When Eddington loosens its grip on reality, introducing manifestations of imagined far-right phantoms – like global cabals of child predators responsible for every crime, or an armed Antifa super-state that may as well be an organization run by Bond villains – its ravings feel distinctly un-tethered from Joe’s outlook. Imagine, for a moment, a version of the anxiety-inducing opening act of Aster’s Beau is Afraid, in which Phoenix’s Beau becomes besieged on all sides by a Fox News nightmare of a crime-ridden American city – only this time, Beau isn’t afraid. In Eddington, it’s always someone else’s worst fears peeking through the edge of the frame, rather than Joe’s. What ought to be experiential and visceral becomes distantly observed, since the concerns of Phoenix’s sheriff tend to lie far away from the plot’s strange, Under the Silver Lake-esque unveilings.

What is arguably commendable about the film is the way it shifts in tone, from broad political send-up to crime mystery, after a key turn in the plot about midway through. However, this transformation ends up feeling at odds with the movie’s attempts to dramatize one of the freakier years in recent memory. Its style never evolves in a way that goes deeper into that mood. Even its sprawling Southwestern setting is often reduced to a broad symbol of neighborly schisms and civic malaise, alongside a violent cruelty towards its characters that’s anything but nuanced – let alone as potent as an editorial cartoon.
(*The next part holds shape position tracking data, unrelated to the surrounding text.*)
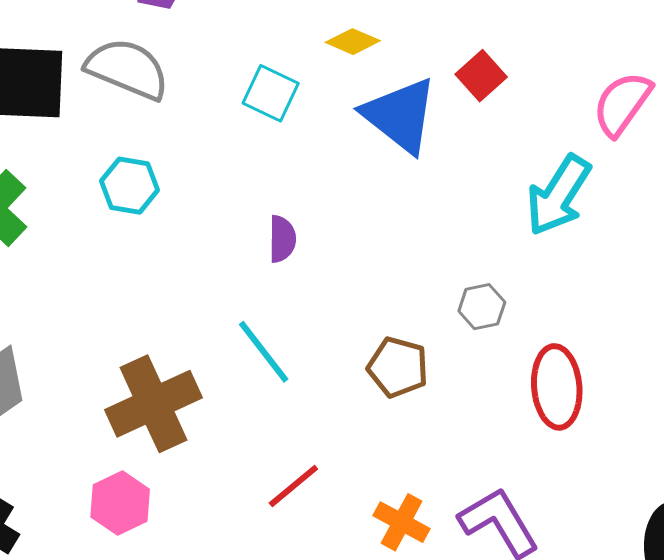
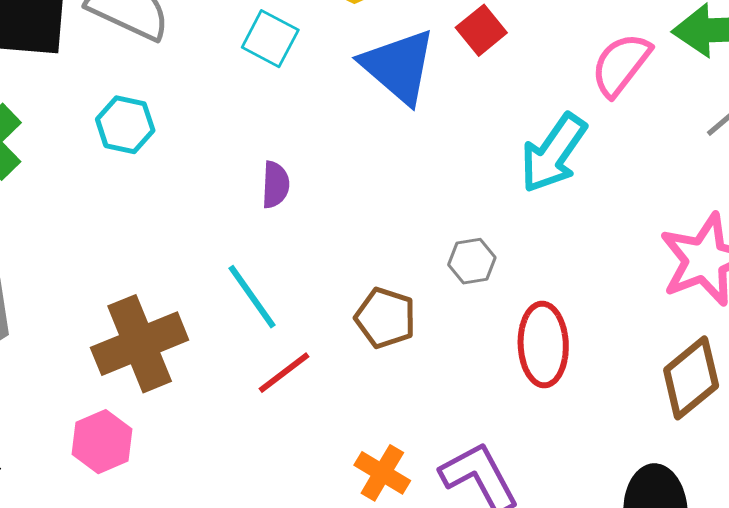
red line: (293, 486) -> (284, 373), moved

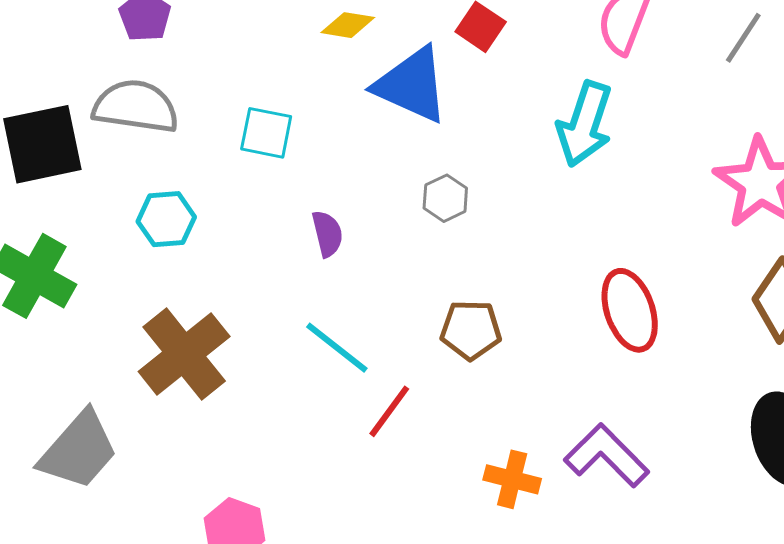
cyan square: (270, 39) -> (266, 133), moved
gray hexagon: (472, 261) -> (445, 198), moved
brown cross: (140, 344) -> (184, 354), moved

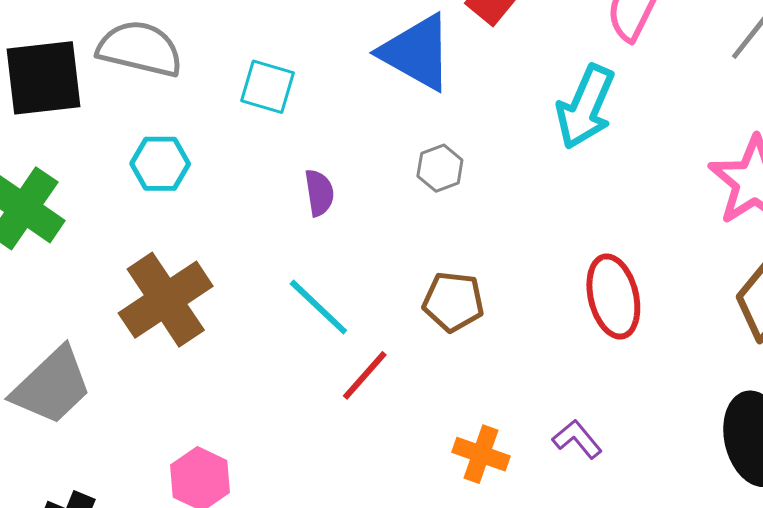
purple L-shape: (607, 456) -> (577, 439), size x0.6

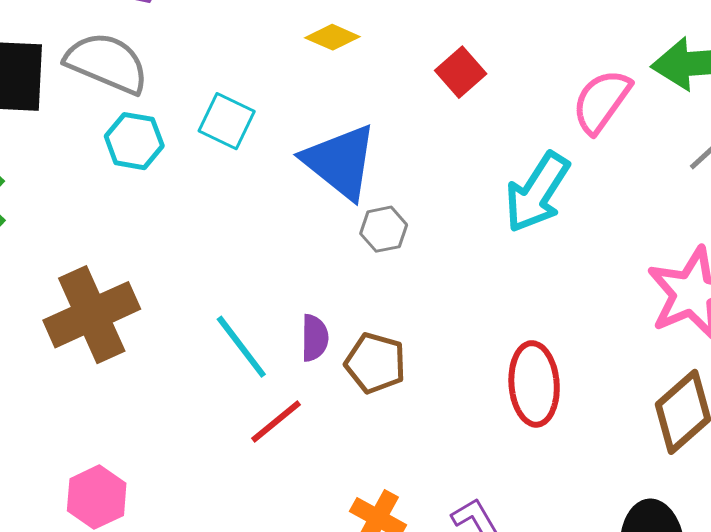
blue triangle: (417, 52) -> (340, 162), moved
cyan hexagon: (160, 164) -> (134, 141), moved
purple semicircle: (319, 193) -> (315, 338), moved

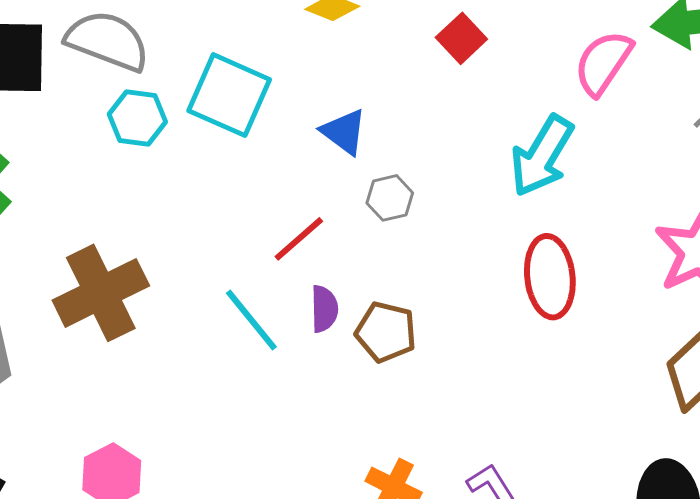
cyan square: (227, 121) -> (229, 95), size x1.5
blue triangle: (340, 162) -> (344, 132), size x0.6
red ellipse: (534, 384) -> (550, 277), moved
red line: (276, 421) -> (299, 239), moved

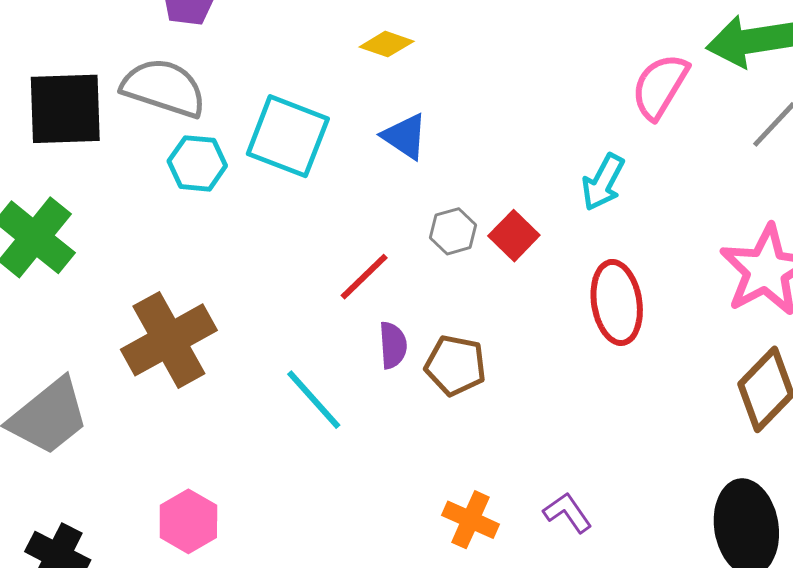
red square: (461, 38) -> (514, 236), moved
blue triangle: (344, 132) -> (405, 136), moved
cyan arrow: (542, 156) -> (603, 182), size x0.7
cyan line: (251, 320) -> (314, 400), moved

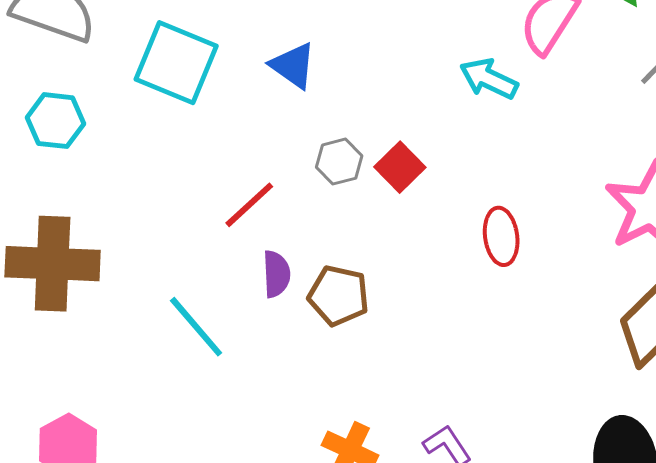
cyan hexagon: (197, 163) -> (56, 121), moved
cyan arrow: (603, 182) -> (489, 79), moved, turned 86
red ellipse: (617, 302) -> (501, 236), size x0.7
brown cross: (169, 340) -> (53, 264), turned 30

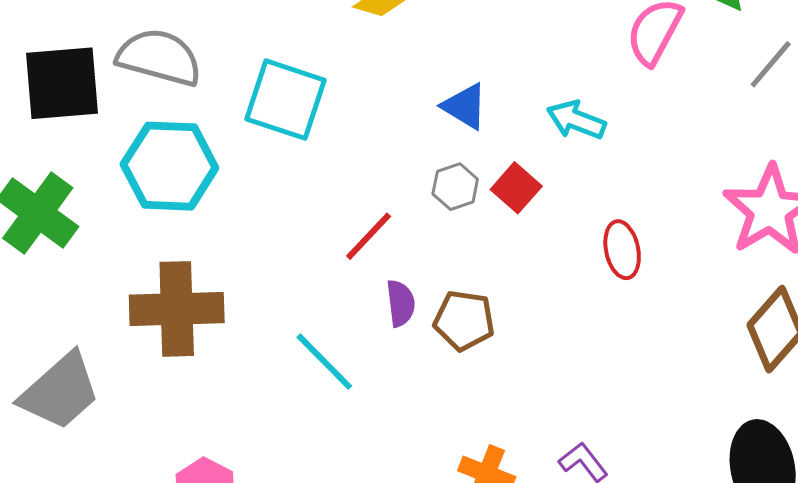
blue triangle: (293, 66) -> (465, 106), moved
cyan arrow: (489, 79) -> (576, 120), moved
cyan hexagon: (56, 121) -> (169, 166), size x1.6

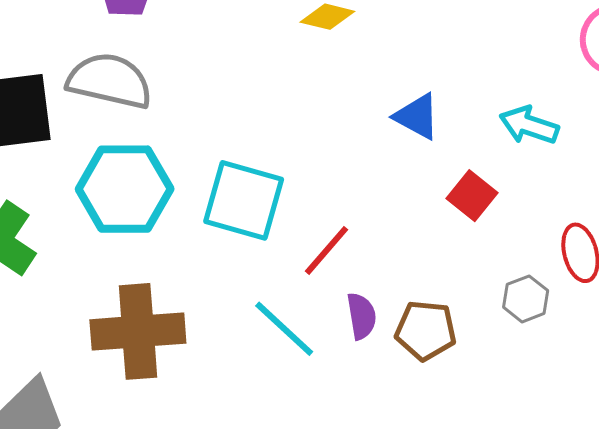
cyan square: (286, 100) -> (244, 200), moved
gray hexagon: (455, 187) -> (526, 299), moved
cyan line: (324, 362) -> (284, 329), moved

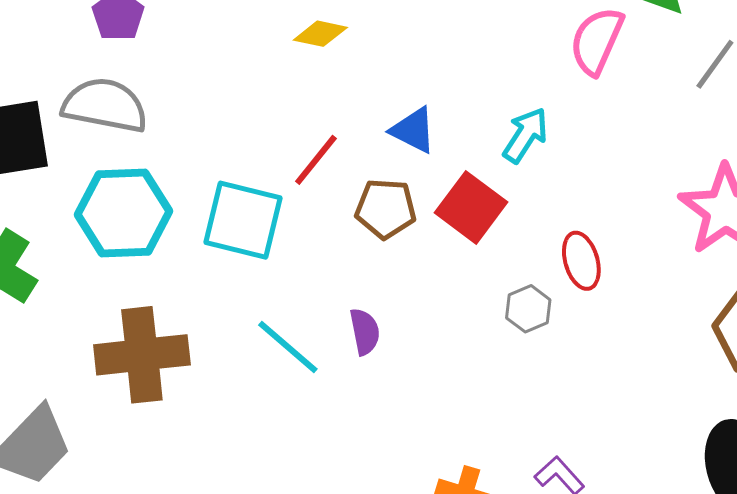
cyan arrow: (529, 125) -> (525, 135), turned 106
red square: (472, 196) -> (471, 207), size x1.4
red line: (327, 250) -> (316, 160), moved
brown pentagon: (426, 330) -> (386, 209), moved

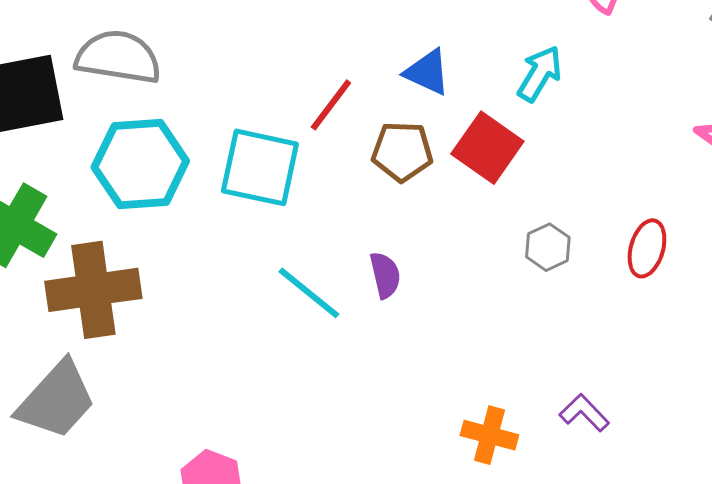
red ellipse: (581, 261) -> (647, 248), moved, turned 34
brown cross: (142, 355) -> (93, 290), moved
Eddington may be set in 2020, but the sickening roller-coaster feeling of living through that moment in time is rarely reflected.

Rigorous satire hardly demands a gentle hand. However, it does demand the rigor of knowing one’s target intimately, in order to strike it with precision. But Eddington is far from precise. Its distant perspective on the many concerns it portrays – across the bounds of party affiliation or taste – results in a disaffected work that has little to say about its chosen moment, other than the fact that some people were bothered by what they may have imagined others were believing. The film itself may as well be one of those subjects, given its old-man-yells-at-cloud approach to any topic that might remotely force the average viewer to confront their own biases, or even reflect on the festering, uncomfortable feelings that defined the era – and continue to define the current one. If you’re looking for a movie that observes the twisted emotional complexities of a world deep in crisis, and says, “Can’t we all just get along?” then Eddington may be for you.